BIO3 - Systems Genetics, GIGA-R Medical Genomics, University of Liège, 4000 Liège, Belgium, 11 Liège 4000, Belgium.
Institut Curie, PSL Research University, F-75005 Paris, France.
Gigascience. 2022 Feb 4;11. doi: 10.1093/gigascience/giab093.
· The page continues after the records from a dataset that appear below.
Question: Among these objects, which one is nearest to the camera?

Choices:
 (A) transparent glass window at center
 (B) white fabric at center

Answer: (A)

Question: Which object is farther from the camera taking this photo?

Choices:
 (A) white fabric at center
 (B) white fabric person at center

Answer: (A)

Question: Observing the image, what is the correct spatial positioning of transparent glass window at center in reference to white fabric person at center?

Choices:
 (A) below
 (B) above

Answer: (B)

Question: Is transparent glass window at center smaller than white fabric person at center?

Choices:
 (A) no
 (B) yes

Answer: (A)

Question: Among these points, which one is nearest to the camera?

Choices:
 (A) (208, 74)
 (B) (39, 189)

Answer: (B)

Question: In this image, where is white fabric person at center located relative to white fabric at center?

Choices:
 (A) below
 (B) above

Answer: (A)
Detecting epistatic interactions at the gene level is essential to understanding the biological mechanisms of complex diseases. Unfortunately, genome-wide interaction association studies involve many statistical challenges that make such detection hard. We propose a multi-step protocol for epistasis detection along the edges of a gene-gene co-function network. Such an approach reduces the number of tests performed and provides interpretable interactions while keeping type I error controlled. Yet, mapping gene interactions into testable single-nucleotide polymorphism (SNP)-interaction hypotheses, as well as computing gene pair association scores from SNP pair ones, is not trivial.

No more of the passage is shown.